**Recorded information:**
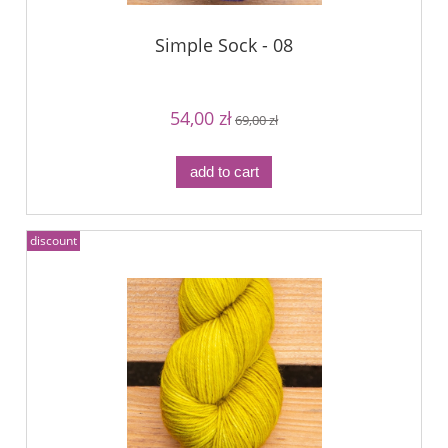
Simple Sock - 08
54,00 zł
69,00 zł
add to cart
discount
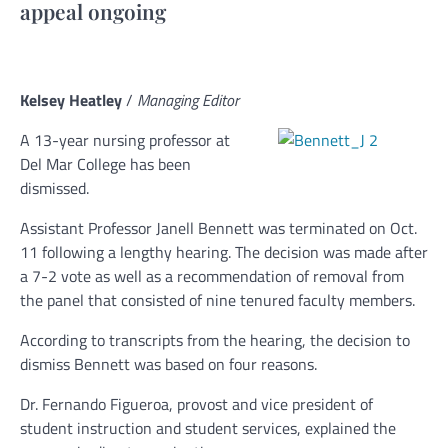
appeal ongoing
Kelsey Heatley
/
Managing Editor
A 13-year nursing professor at
Del Mar College has been
dismissed.
Assistant Professor Janell Bennett was terminated on Oct.
11 following a lengthy hearing. The decision was made after
a 7-2 vote as well as a recommendation of removal from
the panel that consisted of nine tenured faculty members.
According to transcripts from the hearing, the decision to
dismiss Bennett was based on four reasons.
Dr. Fernando Figueroa, provost and vice president of
student instruction and student services, explained the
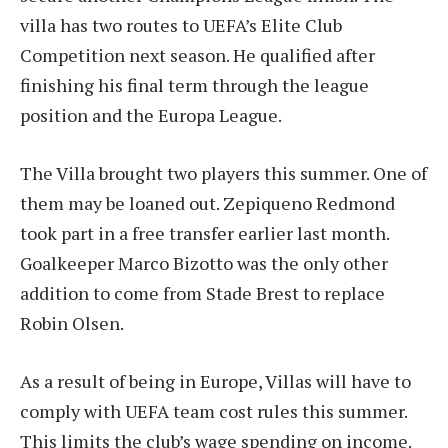
villa has two routes to UEFA’s Elite Club
Competition next season. He qualified after
finishing his final term through the league
position and the Europa League.
The Villa brought two players this summer. One of
them may be loaned out. Zepiqueno Redmond
took part in a free transfer earlier last month.
Goalkeeper Marco Bizotto was the only other
addition to come from Stade Brest to replace
Robin Olsen.
As a result of being in Europe, Villas will have to
comply with UEFA team cost rules this summer.
This limits the club’s wage spending on income.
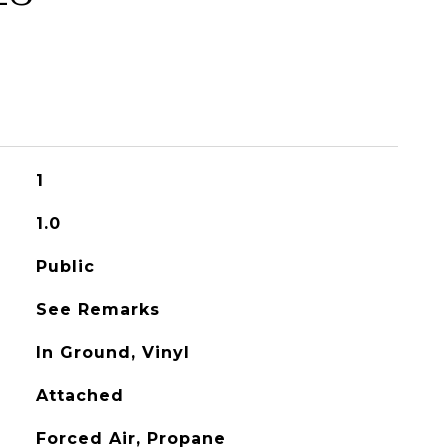
1
1.0
Public
See Remarks
In Ground, Vinyl
Attached
Forced Air, Propane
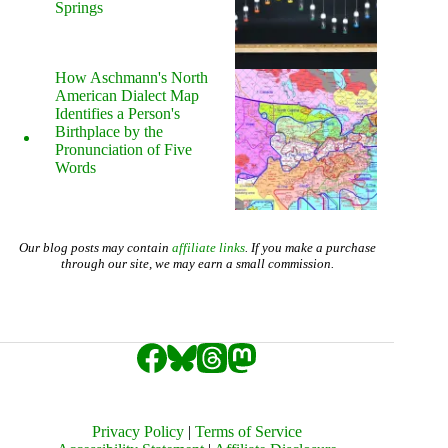
Springs
How Aschmann's North
American Dialect Map
Identifies a Person's
Birthplace by the
Pronunciation of Five
Words
Our blog posts may contain
affiliate links
. If you make a purchase
through our site, we may earn a small commission.
Privacy Policy
|
Terms of Service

**Work request:** Which lines in the listing above include the string "through"? Copy each of them.

**Answer section:**
finishing his final term through the league
through our site, we may earn a small commission.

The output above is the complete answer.